Dataset items
________

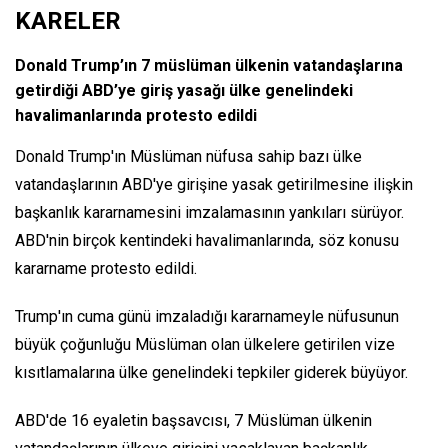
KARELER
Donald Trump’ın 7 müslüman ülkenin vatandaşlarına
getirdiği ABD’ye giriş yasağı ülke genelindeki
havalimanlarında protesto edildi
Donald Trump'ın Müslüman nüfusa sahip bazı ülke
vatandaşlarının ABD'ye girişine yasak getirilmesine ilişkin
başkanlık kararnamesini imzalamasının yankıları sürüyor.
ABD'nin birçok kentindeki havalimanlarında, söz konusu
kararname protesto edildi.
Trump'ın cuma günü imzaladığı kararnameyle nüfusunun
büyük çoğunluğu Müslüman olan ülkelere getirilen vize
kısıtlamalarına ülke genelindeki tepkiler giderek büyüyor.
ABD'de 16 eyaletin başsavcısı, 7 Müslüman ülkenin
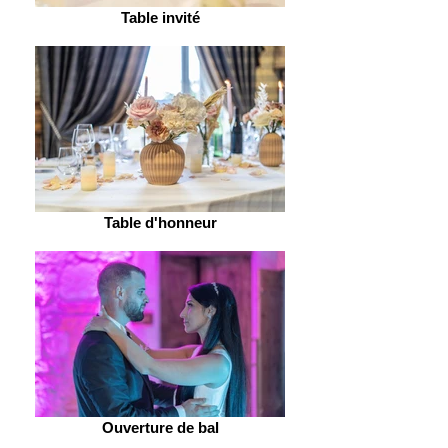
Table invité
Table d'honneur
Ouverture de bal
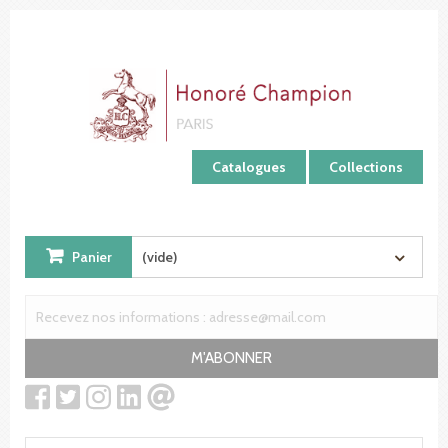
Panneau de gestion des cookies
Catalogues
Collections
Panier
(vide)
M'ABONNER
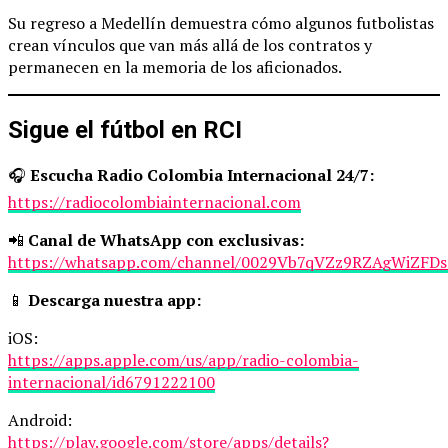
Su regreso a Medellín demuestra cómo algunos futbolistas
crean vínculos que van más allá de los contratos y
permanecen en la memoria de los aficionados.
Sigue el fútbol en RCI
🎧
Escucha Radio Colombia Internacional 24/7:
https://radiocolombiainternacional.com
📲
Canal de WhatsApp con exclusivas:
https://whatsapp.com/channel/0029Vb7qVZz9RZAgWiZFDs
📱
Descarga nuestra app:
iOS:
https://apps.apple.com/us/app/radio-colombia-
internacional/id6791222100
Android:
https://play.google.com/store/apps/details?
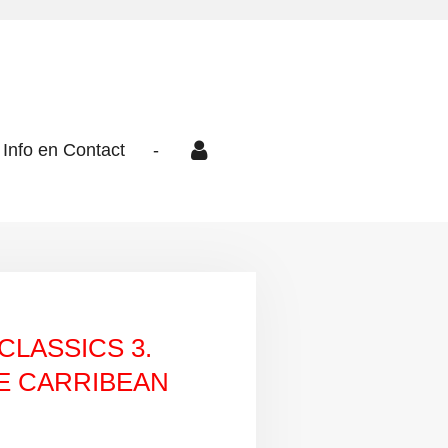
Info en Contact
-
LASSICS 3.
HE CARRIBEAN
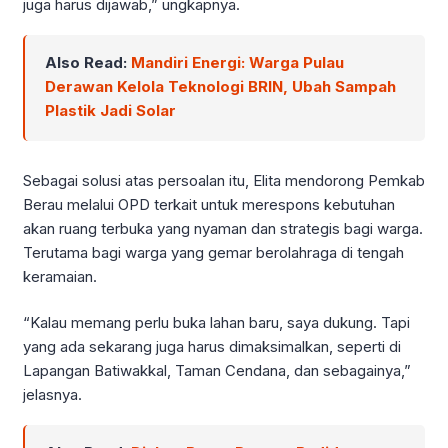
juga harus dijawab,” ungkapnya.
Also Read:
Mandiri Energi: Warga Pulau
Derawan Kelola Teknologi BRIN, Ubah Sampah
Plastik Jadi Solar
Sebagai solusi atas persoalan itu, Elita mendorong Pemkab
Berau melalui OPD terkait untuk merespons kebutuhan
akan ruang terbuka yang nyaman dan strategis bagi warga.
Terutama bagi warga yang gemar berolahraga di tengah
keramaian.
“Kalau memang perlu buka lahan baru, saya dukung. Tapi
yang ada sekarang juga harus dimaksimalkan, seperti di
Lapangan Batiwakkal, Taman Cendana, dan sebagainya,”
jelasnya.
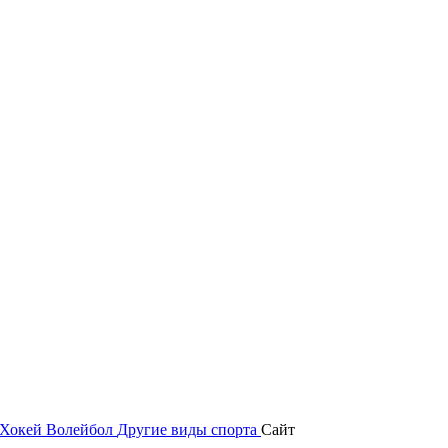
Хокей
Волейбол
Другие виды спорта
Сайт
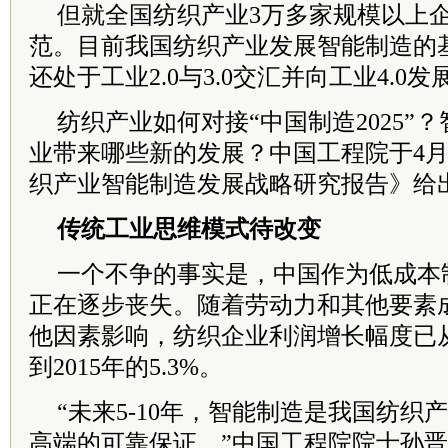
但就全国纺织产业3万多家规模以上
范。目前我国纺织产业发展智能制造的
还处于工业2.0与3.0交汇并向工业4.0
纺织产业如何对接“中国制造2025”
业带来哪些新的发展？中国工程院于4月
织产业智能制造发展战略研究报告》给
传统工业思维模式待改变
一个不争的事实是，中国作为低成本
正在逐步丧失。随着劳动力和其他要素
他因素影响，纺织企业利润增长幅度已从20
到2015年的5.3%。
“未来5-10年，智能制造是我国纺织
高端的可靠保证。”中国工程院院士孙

________

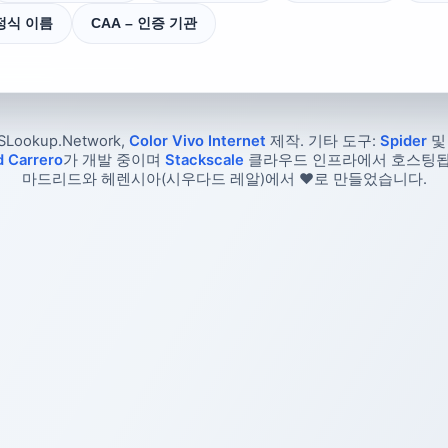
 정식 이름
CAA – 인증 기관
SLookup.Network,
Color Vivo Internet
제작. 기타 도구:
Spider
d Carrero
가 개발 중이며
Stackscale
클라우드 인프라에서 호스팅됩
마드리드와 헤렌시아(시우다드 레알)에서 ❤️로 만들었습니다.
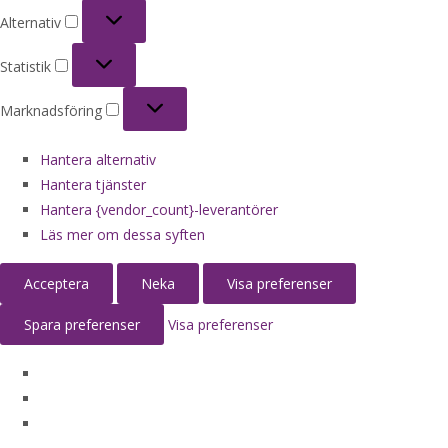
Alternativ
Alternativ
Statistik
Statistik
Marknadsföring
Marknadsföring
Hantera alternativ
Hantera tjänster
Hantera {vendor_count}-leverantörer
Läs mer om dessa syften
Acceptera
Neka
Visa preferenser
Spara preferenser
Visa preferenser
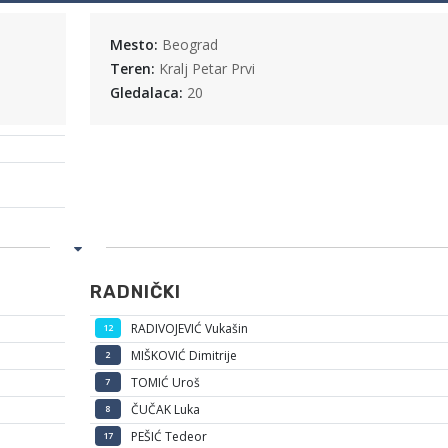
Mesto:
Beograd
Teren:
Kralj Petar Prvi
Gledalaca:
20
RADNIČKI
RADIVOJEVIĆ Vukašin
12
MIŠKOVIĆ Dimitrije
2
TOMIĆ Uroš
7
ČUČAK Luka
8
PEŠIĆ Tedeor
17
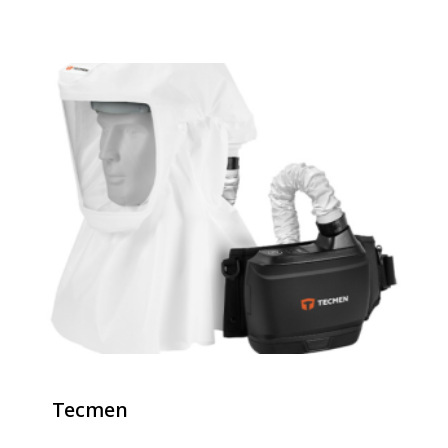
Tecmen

________

§ **Problem description**: Where a line in the records above contains the string "apps", return that line.

§ **Answer to the problem**:
https://apps.apple.com/us/app/radio-colombia-
https://play.google.com/store/apps/details?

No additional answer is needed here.